Koç Üniversitesi Tıp Fakültesi Enfeksiyon Hastalıkları Öğretim Üyesi ve Koç üniversitesi İş Bankası Enfeksiyon Hastalıkları Merkezi Direktörü Prof. Dr. Önder Ergönül de, Kırım Kongo Kanamalı Ateşi’nin 20 yıldır görülen bir hastalık olduğuna işaret ederek, “20 yıl boyunca yaşadığımız Kırım Kongo Kanamalı ateşindeki bazı boşlukları birleştirmek için buradayız. Medeniyetlerin beşiği olan Çorum’da insanlık için önemli bir konuda bir arada olmak son derece önemli. Uluslararası arkadaşlarımızla birlikte daha da ileriye taşıyarak Covid’den edindiğimiz deneyimleri önceki Kırım Kongo çalışmalarıyla birleştirerek dünya bilimine katkıda bulunmak üzere buradayız” diye konuştu.

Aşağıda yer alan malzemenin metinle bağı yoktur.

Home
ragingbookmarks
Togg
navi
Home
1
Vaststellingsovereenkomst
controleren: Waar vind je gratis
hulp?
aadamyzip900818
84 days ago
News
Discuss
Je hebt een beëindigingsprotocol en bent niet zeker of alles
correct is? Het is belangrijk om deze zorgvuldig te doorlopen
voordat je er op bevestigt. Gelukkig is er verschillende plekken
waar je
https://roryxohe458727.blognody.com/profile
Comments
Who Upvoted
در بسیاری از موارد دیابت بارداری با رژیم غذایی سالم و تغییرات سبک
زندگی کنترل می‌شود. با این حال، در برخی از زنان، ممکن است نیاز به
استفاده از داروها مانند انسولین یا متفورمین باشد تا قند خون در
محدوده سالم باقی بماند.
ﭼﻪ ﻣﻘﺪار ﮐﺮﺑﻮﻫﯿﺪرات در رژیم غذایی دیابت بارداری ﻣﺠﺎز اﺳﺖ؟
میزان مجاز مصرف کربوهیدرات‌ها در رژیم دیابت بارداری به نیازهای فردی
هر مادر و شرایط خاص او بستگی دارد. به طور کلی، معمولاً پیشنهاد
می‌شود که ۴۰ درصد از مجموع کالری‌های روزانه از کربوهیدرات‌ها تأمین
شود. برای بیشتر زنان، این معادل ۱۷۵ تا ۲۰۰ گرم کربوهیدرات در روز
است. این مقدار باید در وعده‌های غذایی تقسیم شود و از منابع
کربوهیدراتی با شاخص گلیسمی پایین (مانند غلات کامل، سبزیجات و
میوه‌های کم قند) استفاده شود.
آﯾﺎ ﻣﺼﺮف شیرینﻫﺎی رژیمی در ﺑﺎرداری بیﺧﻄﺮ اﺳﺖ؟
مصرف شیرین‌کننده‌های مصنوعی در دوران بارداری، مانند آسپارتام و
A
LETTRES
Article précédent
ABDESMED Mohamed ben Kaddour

“Tıp Fakültemizin Kırım Kongo üzerine çok ciddi bilgi birikimi var”

Hitit Üniversitesi Rektörü Prof. Dr. Ali Osman Öztürk de İbn-i Haldun’un “coğrafya kaderdir” sözünü anımsatarak, Hitit Üniversitesi Tıp Fakültesi’nin de Kırım Kongo Kanamalı Ateşi vakalarının görüldüğü bir bölgede yer almasına bağlı olarak bu hastalıkla ilgili önemli bir deneyim kazandığına işaret etti.

Hitit Üniversitesi’nin Kırım Kongo ile ilgili deneyiminin uluslararası boyutta ilgi gördüğüne vurgu yapan Prof. Dr. Öztürk, “Sempozyumda İspanya Madrid’den de arkadaşlarımız var. Uluslararası düzeyde katkısı olan bir çalışmaya döner diye ümit ediyorum. Kırım Kongo ile ilgili 2011 yılında başlayan bazı çalışmalarımız var. Tıp Fakültemizin Kırım Kongo üzerine çok ciddi bilgi ve emeği var. Bunların hepsini yan yana koyduğumuzda, uluslararası alana katkı sağlamasını ümit ettiğimiz, insanlık adına yarar ve umut aşılamamız gereken, bir anlamda fayda üretmemiz gereken bir alan olarak bu birlikteliği artırmayı düşünüyoruz. Yaşanabilir bir şehir olarak Çorum’da hibrit olarak bu tür çalışmaları sıkça yapacağız. Japonya derken şimdi de İspanya ile daha çok uluslararası bağlantılarımız olacak. Hakikaten bizim için çok kıymetli ama maalesef farklı yoğunluklardan dolayı ortaya çıkaramadığımız çalışmalarımız var. Bu katkıları bir araya getirebilirsek uluslararası arenada çok daha ciddi geri dönüşler alabiliriz diye ümit ediyoruz.” dedi.

Hitit Üniversitesi olarak bölgesel kalkınma ve ihtisaslaşma anlamında adımlar atmaya başladıklarını kaydeden Prof. Dr. Öztürk, “Bu bağlamda üniversitemizin sağlık ve makine imalat teknolojileri alanında da lokomotif rol üstlenmesi için bazı çalışmalar yapıyoruz. Uluslarasılaşma da bizim en önemli ikinci ayağımız. İsmimiz Hitit ve zaten uluslararası boyutu var. O zaman bunun devamını getirmemiz lazım. Bunu bilimsel anlamda, insanlığa katkı sunan, evrensel kriterler bağlamında bilgi üretip insanlığa sunabilen kapasiteye dönüştürmek bizlere nasip olur” şeklinde konuştu.

Sempozyum, daha sonra Türkiye ve İspanya’dan bilim insanlarının, Kırım Kongo Kanamalı Ateşi hastalığına ilişkin yapılan bilimsel çalışmalarına dair sunumlarıyla devam etti.